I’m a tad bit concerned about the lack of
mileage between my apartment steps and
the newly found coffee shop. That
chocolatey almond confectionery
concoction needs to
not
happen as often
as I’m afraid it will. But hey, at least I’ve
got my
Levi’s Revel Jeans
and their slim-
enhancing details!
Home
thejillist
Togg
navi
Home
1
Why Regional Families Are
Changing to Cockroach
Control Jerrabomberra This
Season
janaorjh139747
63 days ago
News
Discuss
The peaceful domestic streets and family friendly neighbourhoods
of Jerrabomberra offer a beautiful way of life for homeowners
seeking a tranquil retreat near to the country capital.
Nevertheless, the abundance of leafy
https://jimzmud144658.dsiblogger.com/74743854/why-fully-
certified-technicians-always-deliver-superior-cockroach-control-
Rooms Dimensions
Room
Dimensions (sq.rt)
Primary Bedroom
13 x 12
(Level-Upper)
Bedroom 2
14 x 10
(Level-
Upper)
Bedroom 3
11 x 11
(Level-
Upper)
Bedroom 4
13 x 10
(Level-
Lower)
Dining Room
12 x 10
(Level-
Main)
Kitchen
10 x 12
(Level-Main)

------------------------

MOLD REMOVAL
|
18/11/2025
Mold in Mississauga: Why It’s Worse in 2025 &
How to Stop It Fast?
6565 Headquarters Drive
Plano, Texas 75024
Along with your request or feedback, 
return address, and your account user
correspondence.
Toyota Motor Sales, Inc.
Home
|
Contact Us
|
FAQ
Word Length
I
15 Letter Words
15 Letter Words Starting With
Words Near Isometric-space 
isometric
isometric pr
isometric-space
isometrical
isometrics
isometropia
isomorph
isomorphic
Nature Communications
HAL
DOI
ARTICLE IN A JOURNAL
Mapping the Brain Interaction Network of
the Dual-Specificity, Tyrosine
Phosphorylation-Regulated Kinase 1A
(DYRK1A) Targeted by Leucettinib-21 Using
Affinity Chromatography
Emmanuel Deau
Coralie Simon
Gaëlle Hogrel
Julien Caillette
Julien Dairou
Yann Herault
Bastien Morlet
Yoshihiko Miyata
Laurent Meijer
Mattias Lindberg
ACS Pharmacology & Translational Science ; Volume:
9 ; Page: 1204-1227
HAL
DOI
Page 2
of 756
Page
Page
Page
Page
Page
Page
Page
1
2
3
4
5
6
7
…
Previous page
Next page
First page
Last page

------------------------

◆ **EXERCISE**: Scan the material above for lines holding "Jerrabomberra" and copy each of them.

◆ **EXERCISE ANSWER**:
Control Jerrabomberra This
of Jerrabomberra offer a beautiful way of life for homeowners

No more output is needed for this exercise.